» EXERCISE REQUIREMENTS
Each line of the records needs to be written out exactly, with any image left out.
:: DATA FOR THIS EXERCISE
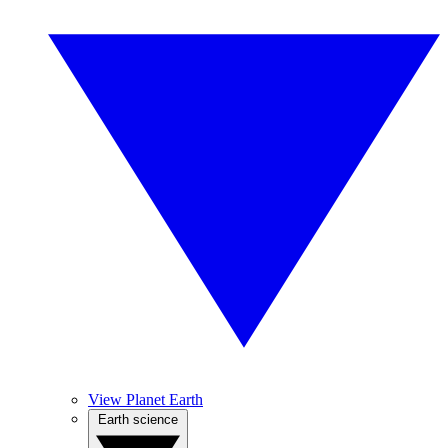
View Planet Earth
Earth science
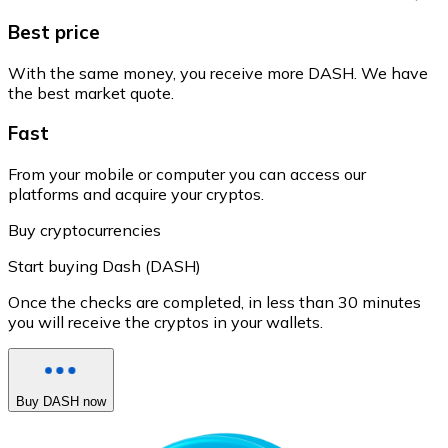
Best price
With the same money, you receive more DASH. We have
the best market quote.
Fast
From your mobile or computer you can access our
platforms and acquire your cryptos.
Buy cryptocurrencies
Start buying Dash (DASH)
Once the checks are completed, in less than 30 minutes
you will receive the cryptos in your wallets.
Buy DASH now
::::
» PROBLEM SOLUTION
View Planet Earth
Earth science
Best price
With the same money, you receive more DASH. We have
the best market quote.
Fast
From your mobile or computer you can access our
platforms and acquire your cryptos.
Buy cryptocurrencies
Start buying Dash (DASH)
Once the checks are completed, in less than 30 minutes
you will receive the cryptos in your wallets.
Buy DASH now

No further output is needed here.